Sanità pubblica | Redazione DottNet | 02/08/2017 14:26

Viene riconosciuto come orario di lavoro retribuito il tempo necessario per il cambio divisa

Varate dalla Regione Toscana le linee di indirizzo in materia di tempi di 'vestizione e passaggio di consegne' del personale non dirigenziale del Servizio sanitario regionale. Le stabilisce una delibera presentata dall'assessore al diritto alla salute Stefania Saccardi e approvata nel corso dell'ultima seduta di giunta.

Soddisfazione per il provvedimento è stata espressa dalle categorie funzione pubblica di Cgil, Cisl e Uil, che rilevano come la delibera raccolga "i contenuti di un accordo raggiunto tra l'assessore Saccardi" e i sindacati, e parlano di "un primo importante risultato in merito al riconoscimento dei tempi di cambio divisa e consegne per i professionisti del comparto. Viene finalmente riconosciuto come orario di lavoro retribuito il tempo necessario per il cambio divisa (per complessivi 10 minuti a turno) e per il cambio divisa e passaggio di consegne (per complessivi 15 minuti a turno)".

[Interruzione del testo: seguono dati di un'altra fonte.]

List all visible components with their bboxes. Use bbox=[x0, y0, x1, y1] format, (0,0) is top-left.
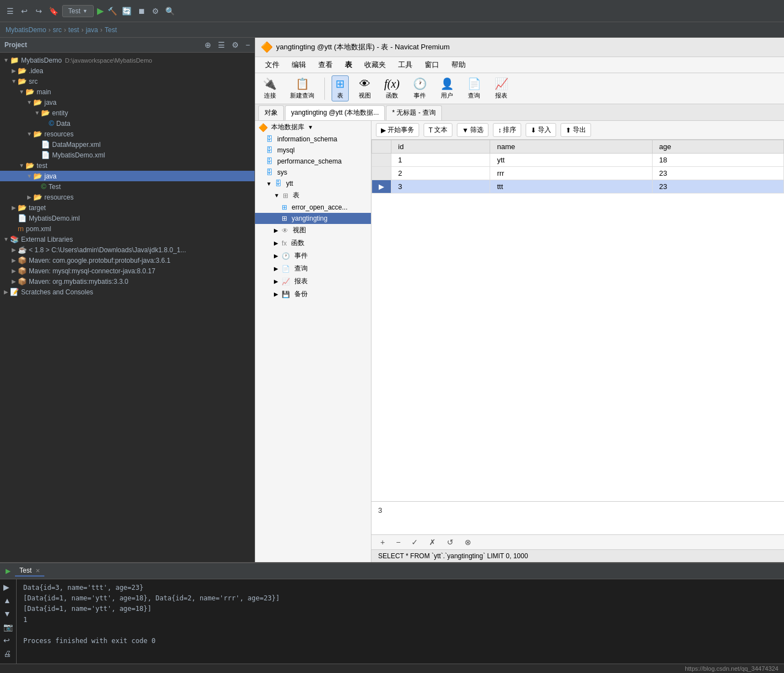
sync-icon[interactable]: ⊕ bbox=[205, 40, 211, 49]
settings-icon[interactable]: ⚙ bbox=[150, 6, 161, 17]
export-btn[interactable]: ⬆ 导出 bbox=[561, 123, 591, 137]
tree-item-java-test[interactable]: ▼ 📂 java bbox=[0, 171, 254, 181]
toolbar-connect[interactable]: 🔌 连接 bbox=[259, 76, 280, 101]
toolbar-new-query[interactable]: 📋 新建查询 bbox=[287, 76, 318, 101]
table-row-active[interactable]: ▶ 3 ttt 23 bbox=[372, 180, 784, 193]
db-item-table-group[interactable]: ▼ ⊞ 表 bbox=[255, 189, 371, 202]
tab-table-data[interactable]: yangtingting @ytt (本地数据... bbox=[285, 105, 385, 120]
menu-view[interactable]: 查看 bbox=[313, 58, 338, 72]
toolbar-query[interactable]: 📄 查询 bbox=[464, 76, 485, 101]
import-btn[interactable]: ⬇ 导入 bbox=[526, 123, 556, 137]
text-btn[interactable]: T 文本 bbox=[424, 123, 452, 137]
menu-tools[interactable]: 工具 bbox=[393, 58, 418, 72]
start-transaction-btn[interactable]: ▶ 开始事务 bbox=[376, 123, 419, 137]
breadcrumb-item-0[interactable]: MybatisDemo bbox=[6, 26, 46, 34]
db-item-ytt[interactable]: ▼ 🗄 ytt bbox=[255, 178, 371, 189]
cell-age[interactable]: 23 bbox=[652, 180, 783, 193]
tree-item-entity[interactable]: ▼ 📂 entity bbox=[0, 108, 254, 118]
run-up-btn[interactable]: ▲ bbox=[2, 595, 14, 606]
cell-id[interactable]: 2 bbox=[391, 167, 490, 180]
tree-item-mybatis[interactable]: ▶ 📦 Maven: org.mybatis:mybatis:3.3.0 bbox=[0, 276, 254, 287]
tree-item-iml[interactable]: 📄 MybatisDemo.iml bbox=[0, 213, 254, 223]
menu-window[interactable]: 窗口 bbox=[419, 58, 445, 72]
db-item-mysql[interactable]: 🗄 mysql bbox=[255, 145, 371, 156]
breadcrumb-item-3[interactable]: java bbox=[86, 26, 98, 34]
bookmark-icon[interactable]: 🔖 bbox=[48, 6, 59, 17]
tree-item-resources-test[interactable]: ▶ 📂 resources bbox=[0, 192, 254, 202]
refresh-btn[interactable]: ↺ bbox=[444, 537, 457, 548]
run-close-btn[interactable]: ✕ bbox=[35, 568, 40, 574]
tree-item-data[interactable]: © Data bbox=[0, 118, 254, 129]
minimize-icon[interactable]: − bbox=[246, 40, 250, 49]
toolbar-view[interactable]: 👁 视图 bbox=[355, 77, 374, 101]
cell-name[interactable]: rrr bbox=[490, 167, 652, 180]
delete-row-btn[interactable]: − bbox=[393, 537, 404, 548]
tree-item-scratches[interactable]: ▶ 📝 Scratches and Consoles bbox=[0, 287, 254, 297]
menu-favorites[interactable]: 收藏夹 bbox=[359, 58, 391, 72]
redo-icon[interactable]: ↪ bbox=[33, 6, 44, 17]
menu-help[interactable]: 帮助 bbox=[446, 58, 471, 72]
cell-name[interactable]: ttt bbox=[490, 180, 652, 193]
menu-icon[interactable]: ☰ bbox=[4, 6, 16, 17]
tree-item-external-libs[interactable]: ▼ 📚 External Libraries bbox=[0, 234, 254, 244]
db-item-queries[interactable]: ▶ 📄 查询 bbox=[255, 262, 371, 275]
tree-item-target[interactable]: ▶ 📂 target bbox=[0, 202, 254, 213]
db-item-error-table[interactable]: ⊞ error_open_acce... bbox=[255, 202, 371, 213]
tab-object[interactable]: 对象 bbox=[258, 105, 284, 120]
db-item-yangtingting[interactable]: ⊞ yangtingting bbox=[255, 213, 371, 224]
cell-age[interactable]: 23 bbox=[652, 167, 783, 180]
table-row[interactable]: 2 rrr 23 bbox=[372, 167, 784, 180]
run-wrap-btn[interactable]: ↩ bbox=[2, 635, 14, 646]
cancel-edit-btn[interactable]: ✗ bbox=[426, 537, 439, 548]
gear-icon[interactable]: ⚙ bbox=[232, 40, 239, 49]
build-icon[interactable]: 🔨 bbox=[107, 6, 118, 17]
tree-item-java-main[interactable]: ▼ 📂 java bbox=[0, 97, 254, 108]
stop-query-btn[interactable]: ⊗ bbox=[461, 537, 475, 548]
filter-icon[interactable]: ☰ bbox=[218, 40, 225, 49]
add-row-btn[interactable]: + bbox=[377, 537, 388, 548]
menu-edit[interactable]: 编辑 bbox=[286, 58, 312, 72]
cell-id[interactable]: 1 bbox=[391, 154, 490, 167]
toolbar-event[interactable]: 🕐 事件 bbox=[410, 76, 430, 101]
tree-item-test-java[interactable]: © Test bbox=[0, 181, 254, 192]
run-button[interactable]: ▶ bbox=[97, 6, 104, 16]
db-item-sys[interactable]: 🗄 sys bbox=[255, 167, 371, 178]
tree-item-src[interactable]: ▼ 📂 src bbox=[0, 76, 254, 86]
db-item-views[interactable]: ▶ 👁 视图 bbox=[255, 224, 371, 237]
db-item-info-schema[interactable]: 🗄 information_schema bbox=[255, 134, 371, 145]
search-icon[interactable]: 🔍 bbox=[165, 6, 176, 17]
tree-item-main[interactable]: ▼ 📂 main bbox=[0, 86, 254, 97]
cell-id[interactable]: 3 bbox=[391, 180, 490, 193]
toolbar-report[interactable]: 📈 报表 bbox=[491, 76, 512, 101]
db-item-perf-schema[interactable]: 🗄 performance_schema bbox=[255, 156, 371, 167]
reload-icon[interactable]: 🔄 bbox=[121, 6, 133, 17]
sort-btn[interactable]: ↕ 排序 bbox=[493, 123, 521, 137]
cell-age[interactable]: 18 bbox=[652, 154, 783, 167]
breadcrumb-item-1[interactable]: src bbox=[53, 26, 62, 34]
db-item-events[interactable]: ▶ 🕐 事件 bbox=[255, 249, 371, 262]
breadcrumb-item-2[interactable]: test bbox=[68, 26, 79, 34]
tree-item-mysql-connector[interactable]: ▶ 📦 Maven: mysql:mysql-connector-java:8.… bbox=[0, 266, 254, 276]
db-item-reports[interactable]: ▶ 📈 报表 bbox=[255, 275, 371, 288]
breadcrumb-item-4[interactable]: Test bbox=[105, 26, 117, 34]
col-header-id[interactable]: id bbox=[391, 140, 490, 154]
toolbar-user[interactable]: 👤 用户 bbox=[437, 76, 457, 101]
tree-item-protobuf[interactable]: ▶ 📦 Maven: com.google.protobuf:protobuf-… bbox=[0, 255, 254, 266]
project-selector[interactable]: Test ▼ bbox=[62, 5, 94, 17]
col-header-name[interactable]: name bbox=[490, 140, 652, 154]
tree-item-pom[interactable]: m pom.xml bbox=[0, 223, 254, 234]
tree-item-datamapper[interactable]: 📄 DataMapper.xml bbox=[0, 139, 254, 150]
db-item-local[interactable]: 🔶 本地数据库 ▼ bbox=[255, 121, 371, 134]
undo-icon[interactable]: ↩ bbox=[19, 6, 30, 17]
tab-untitled-query[interactable]: * 无标题 - 查询 bbox=[386, 105, 442, 120]
stop-icon[interactable]: ⏹ bbox=[136, 6, 147, 17]
cell-name[interactable]: ytt bbox=[490, 154, 652, 167]
db-item-funcs[interactable]: ▶ fx 函数 bbox=[255, 237, 371, 249]
col-header-age[interactable]: age bbox=[652, 140, 783, 154]
run-camera-btn[interactable]: 📷 bbox=[2, 621, 14, 633]
menu-table[interactable]: 表 bbox=[339, 58, 358, 72]
table-row[interactable]: 1 ytt 18 bbox=[372, 154, 784, 167]
toolbar-table[interactable]: ⊞ 表 bbox=[332, 75, 349, 101]
run-down-btn[interactable]: ▼ bbox=[2, 608, 14, 619]
run-play-btn[interactable]: ▶ bbox=[2, 582, 14, 593]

Secondo il decreto legislativo dell'8 aprile 2003, rileva la Regione, per orario di lavoro si intende "qualsiasi periodo in cui il lavoratore sia al lavoro, a disposizione del datore di lavoro e nell'esercizio della sua attività o delle sue funzioni". Una delle questioni più volte affrontata dai sindacati del comparto sanità è, appunto, quella dei cosiddetti tempi di "vestizione e passaggio consegne". In mancanza di una disciplina di questa materia nell'ambito dei contratti nazionali collettivi di lavoro, le aziende e gli enti del Servizio sanitario regionale si sono mossi in ordine sparso, talvolta a seguito di una contenzioso.

"C'era l'esigenza di un coordinamento a livello regionale sulla materia - dice Saccardi - E c'era grande attesa per queste linee di indirizzo stilate dalla Regione, che uniformeranno i comportamenti relativi a vestizione e passaggio di consegne del personale sanitario e tecnico sanitario e altro personale interessato del comparto sanità. So che questo atto è stato accolto con grande favore dai sindacati".

"L'intesa - commentano i sindacati - ha il merito di superare la situazione frammentata e del tutto incerta che si è verificata nel corso degli ultimi tempi, per la quale i semplici ricorsi in sede vertenziale non hanno prodotto risultati, né sul totale degli aventi diritto, né su una larga platea. Per diventare operativo l'accordo, del tutto innovativo sul piano nazionale, necessiterà di specifiche intese attuative in ogni singola azienda sanitaria".